Moreover, firms are expected to choose partners based on wealth and size. The wealth of a firm is approximated as its total sales, while its size is represented by its number of employees, which is more stable over time (we note that large firms may realize poor profits or sales). These statistics are considered in terms of heterophily (sales heterophily and size heterophily) to see whether firms of similar wealth or size are more likely to be connected. The heterophily statistics are calculated as \(\sum _{i,j}{x_{ij}y_{i}  y_{j}}\). In addition, the activity and popularity attributes, introduced as endogenous attributes, can exert complementary sales sender/receiver effects. These statistics reflect the potential of a firm to gain more clients (sender effect) or more suppliers (receiver effect) as its sales increase. The sales sender/receiver effects are expressed as \(\sum _{i,j}{x_{ij}y_{i}}\) and \(\sum _{i,j}{x_{ij}y_{j}}\), respectively.

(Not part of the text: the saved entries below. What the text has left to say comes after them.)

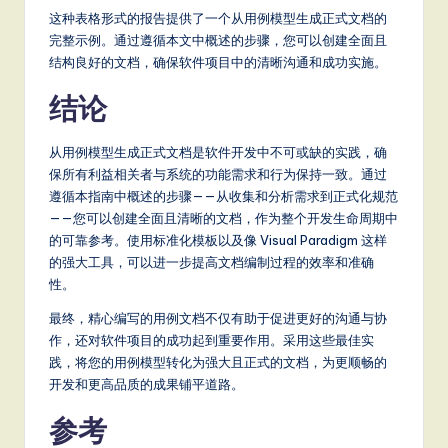
这种表格形式的报告提供了一个从用例模型生成正式文档的
完整示例。通过遵循本文中概述的步骤，您可以创建全面且
结构良好的文档，确保软件项目中的清晰沟通和成功实施。
结论
从用例模型生成正式文档是软件开发中不可或缺的实践，确
保所有利益相关者与系统的功能需求和行为保持一致。通过
遵循本指南中概述的步骤——从收集和分析需求到正式化规范
——您可以创建全面且清晰的文档，作为整个开发生命周期中
的可靠参考。使用标准化模板以及像 Visual Paradigm 这样
的强大工具，可以进一步提高文档编制过程的效率和准确
性。
最终，精心编写的用例文档不仅有助于促进更好的沟通与协
作，还对软件项目的成功起到重要作用。采用这些最佳实
践，将您的用例模型转化为强大且正式的文档，为更顺畅的
开发和更高品质的成果铺平道路。
参考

ERGM simulations and estimated results
Simulations of the ERGM were carried out in parallel for all communities using the K computer^{Footnote 5}. For each community i, 100 simulations were performed to test the robustness and significance of the estimated parameters \(\hat {\Theta _{i}}\). Based on the obtained estimates, for each community i, 100 networks were sampled to validate our model in terms of the goodness of fit (GoF) ratio proposed by Hunter et al. (2008).

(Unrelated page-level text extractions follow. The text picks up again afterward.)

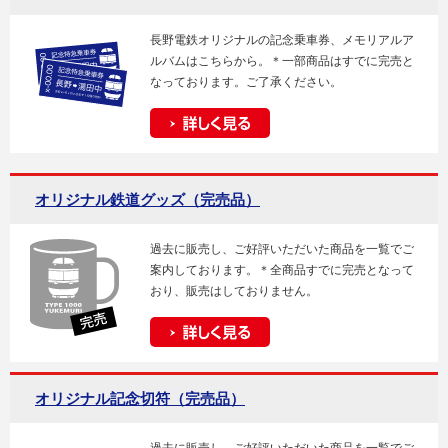
長野電鉄オリジナルの記念乗車券、メモリアルア
ルバムはこちらから。＊一部商品はすでに完売と
なっております。ご了承ください。
オリジナル鉄道グッズ（完売品）
過去に販売し、ご好評いただいた商品を一覧でご
案内しております。＊全商品すでに完売となって
おり、販売はしておりません。
オリジナル記念切符（完売品）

Only the results for the three largest communities are presented in Table 3 for model validation because of the impossibility of displaying the GoFs for all 100 communities. High GoF values were also achieved for all other communities with the proposed statistical model.
Mechanisms of tie formation within the communities of the Japanese production network
The estimation results are presented in Figs. 2 and 3 and Table 4. The results are heterogeneous among communities, indicating the existence of different tieformation mechanisms in the supply chain network of Japan at the community level. Figures 2 and 3 show the probability density functions of the estimated endogenous and exogenous parameters, respectively, across the 100 considered communities in the Japanese production network. Table 4 summarizes these results by means of seven columns presenting the average, maximum and minimum values and standard deviations of the parameters and the percentages of nonsignificant, significant positive, and significant negative effects. We note that the average values shown in column two of Table 4 are not considered to be estimates for the global production network; they are given only for illustration. The significance was estimated using the Wald test, for which a Wald ratio of ≥ 2 indicates a significant parameter (see Lusher et al. (2013)). The significance tests were applied independently for each community.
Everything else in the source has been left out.